Argatroban and ultrasound-facilitated thrombolysis with alteplase in a patient with bilateral pulmonary embolism and history of heparin-induced thrombocytopenia: A case report
How to cite this article: Morrison HL, Mittleider D, Wallace K. Argatroban and ultrasound-facilitated thrombolysis with alteplase in a patient with bilateral pulmonary embolism and history of heparin-induced thrombocytopenia: A case report. Am J Interv Radiol 2021;5:15.
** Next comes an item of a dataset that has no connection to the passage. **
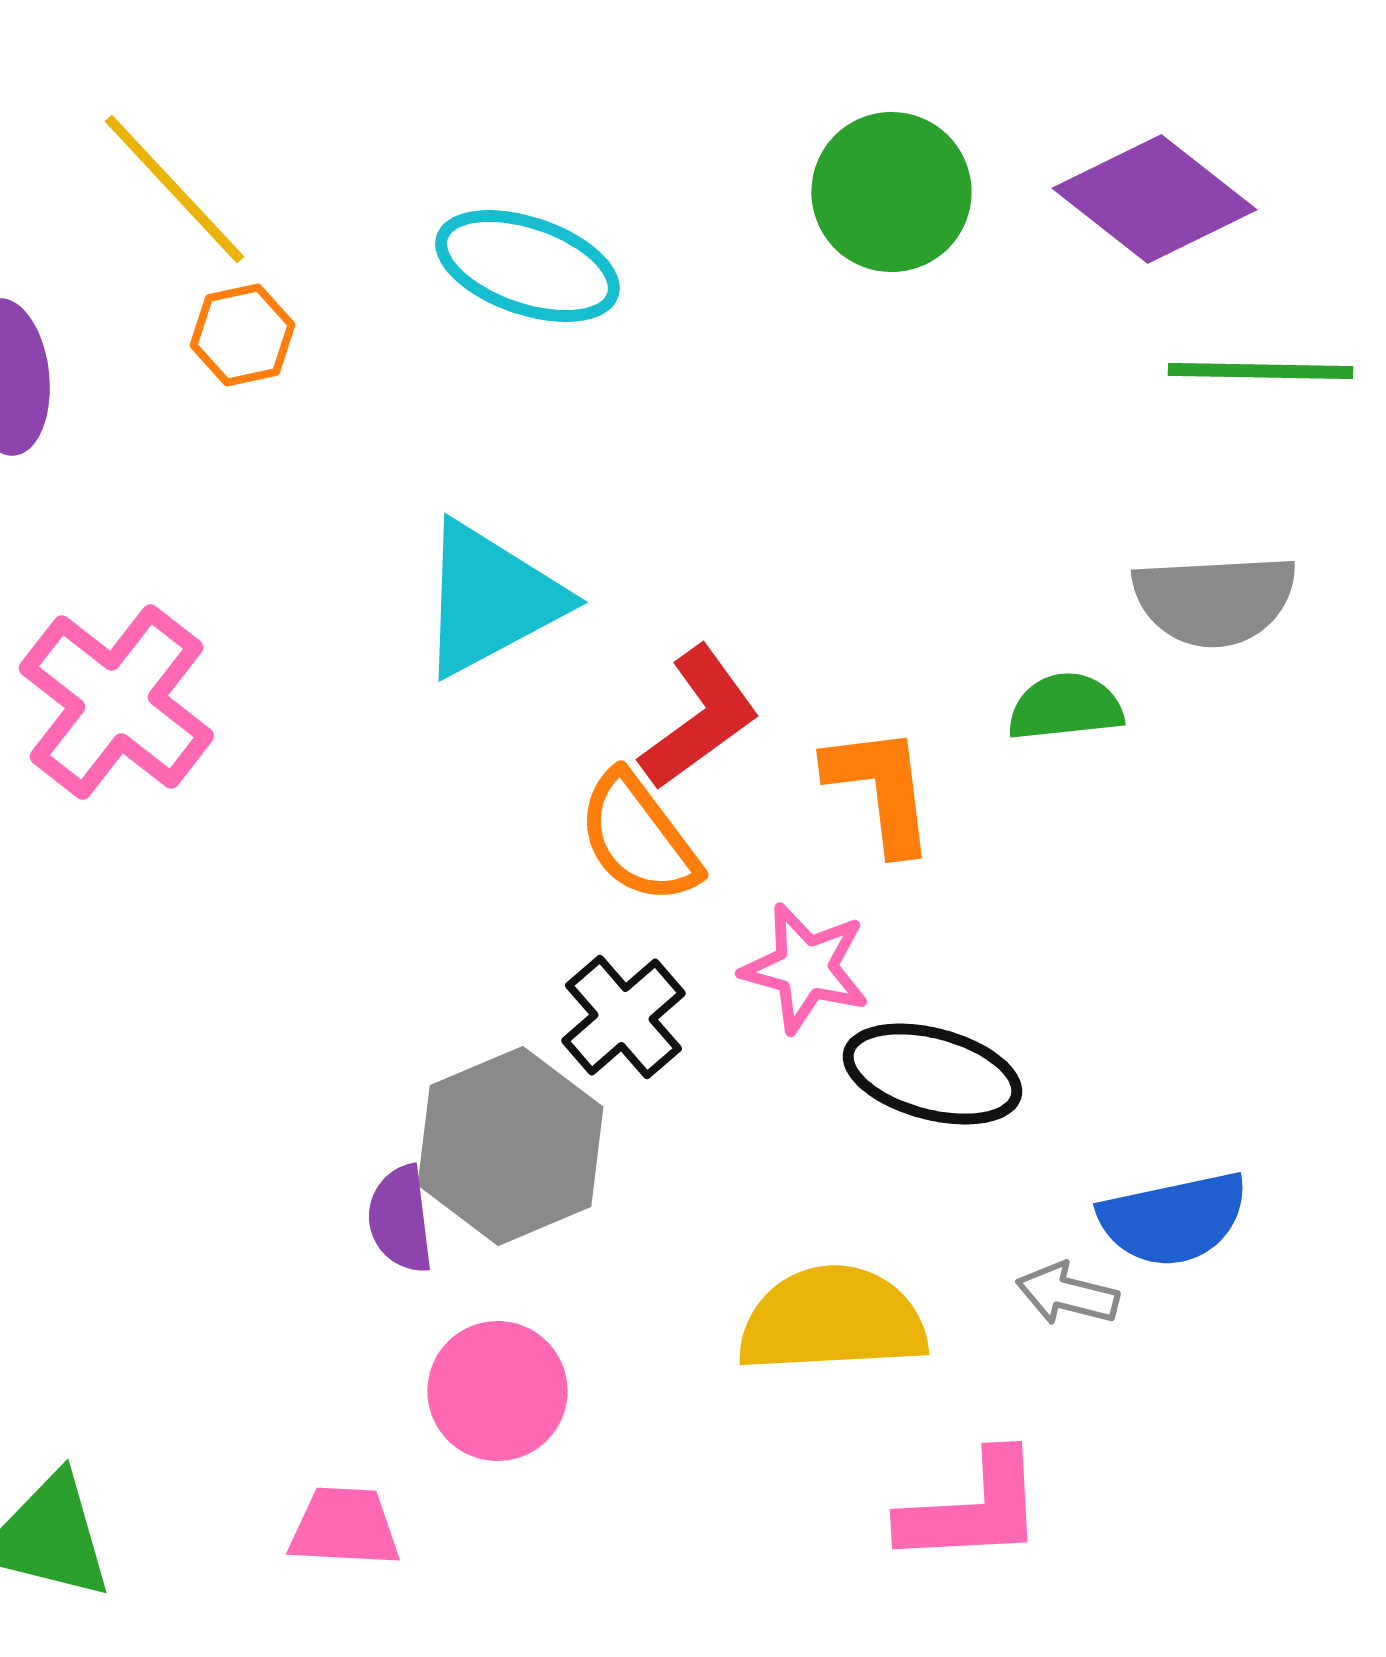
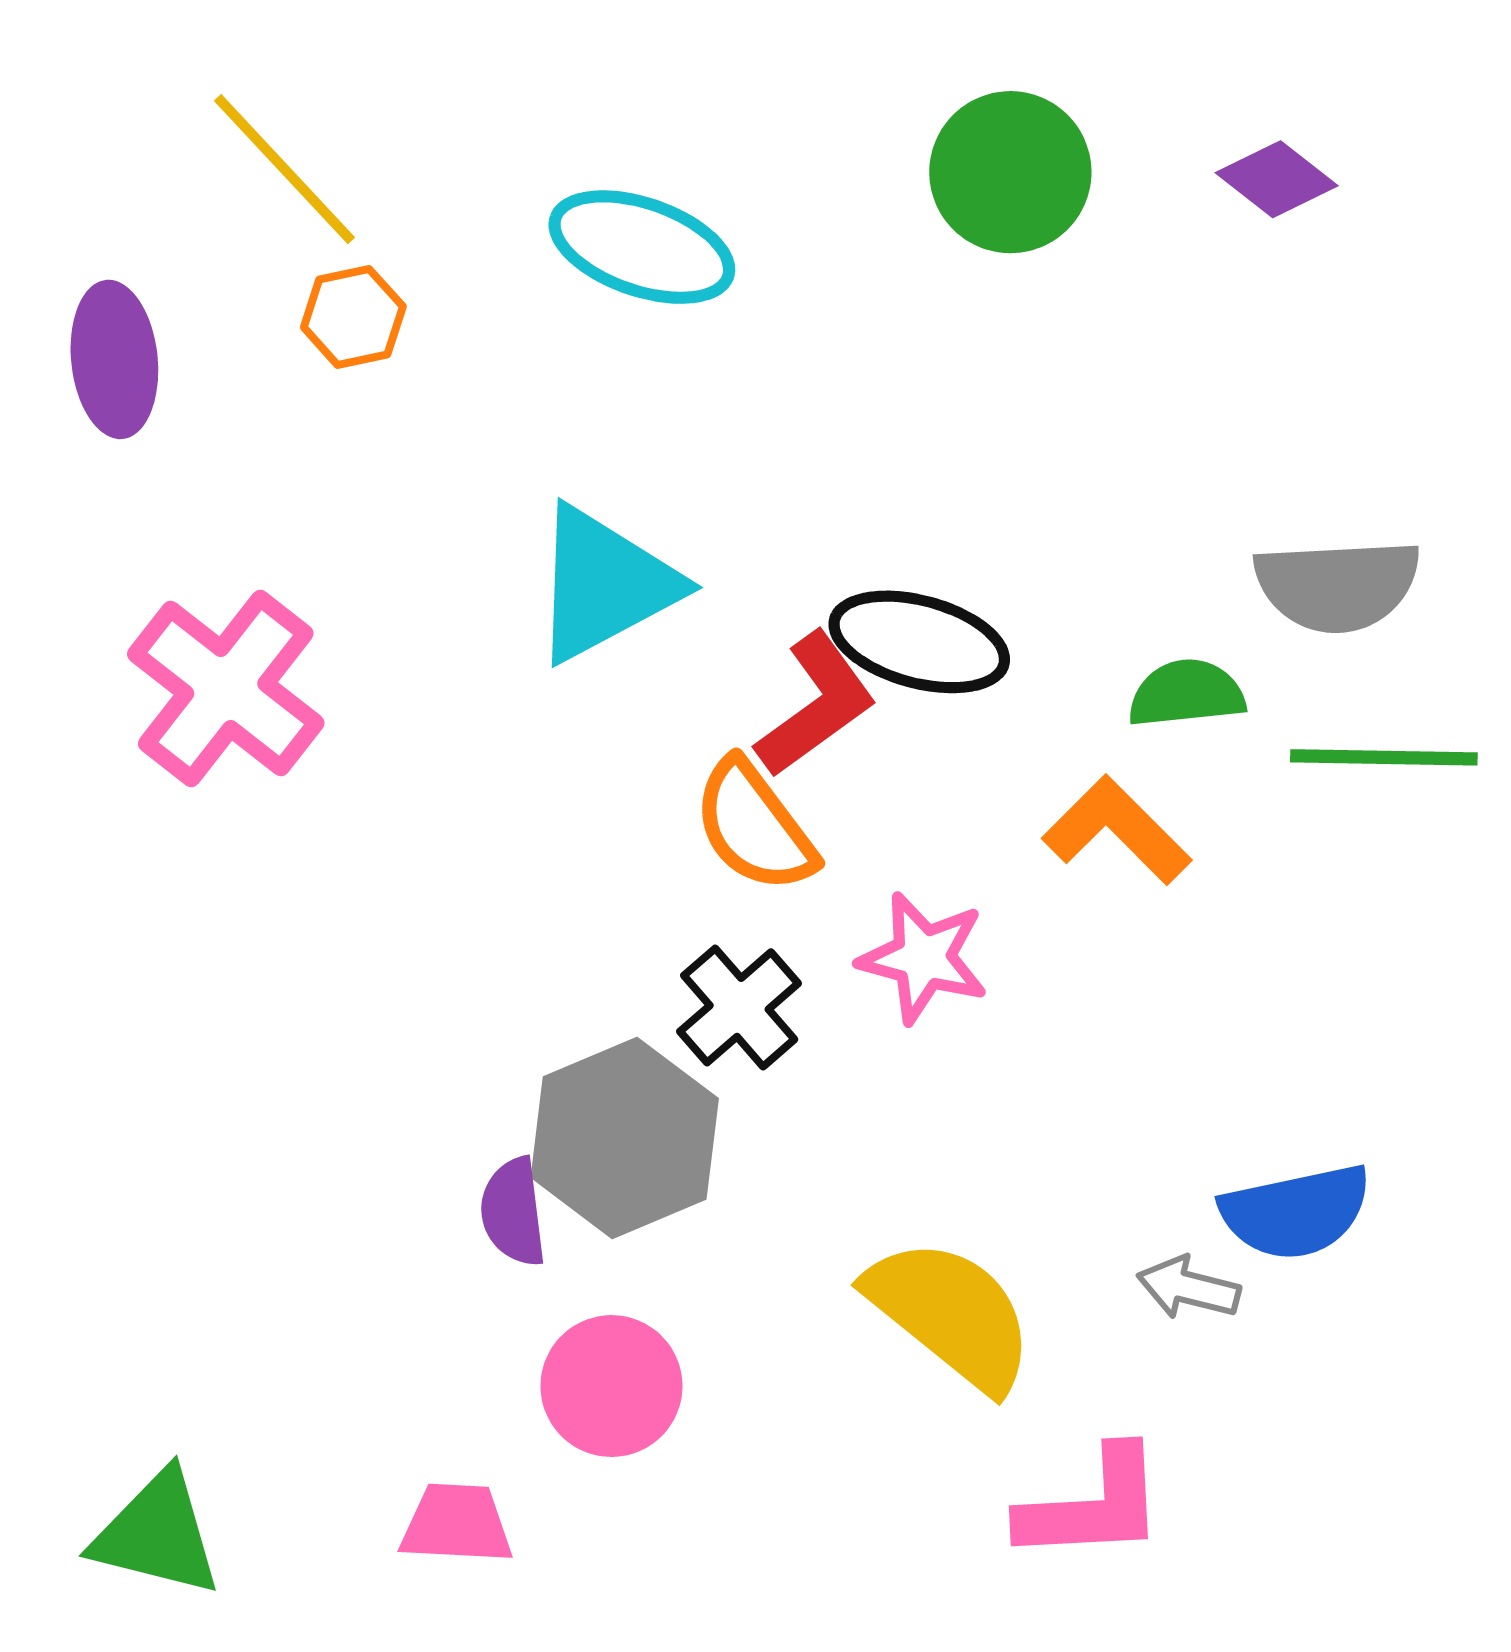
purple diamond: (1154, 199) -> (1277, 179), size x0.6
green line: (1260, 371) -> (1384, 757), moved
orange L-shape: (880, 789) -> (1117, 830), moved, turned -38
black ellipse: (932, 1074) -> (919, 642), moved
yellow semicircle: (832, 1320) -> (951, 1314), turned 42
A 58-year-old female was admitted to the hospital with bilateral pulmonary embolism (PE) with right heart strain. Her medical history included a previous PE resulting in thrombolysis and inferior vena cava filter placement, heparin-induced thrombocytopenia, morbid obesity, and chronic pain that was treated with an epidural injection 2 weeks prior to admission. This case is unusual due to the need for alternative anticoagulation management during thrombolysis in a patient with a heparin allergy who was at increased risk for bleeding. She was initiated on argatroban to achieve therapeutic aPTTs before receiving both mechanical thrombectomy and alteplase through ultrasound-facilitated catheter-directed thrombolysis. The argatroban was reduced to a flat rate of 0.5 mcg/kg/ min during thrombolysis and was subsequently increased to achieve therapeutic aPTTs upon completion of thrombolysis. The patient was transitioned from argatroban to apixaban for lifelong anticoagulation.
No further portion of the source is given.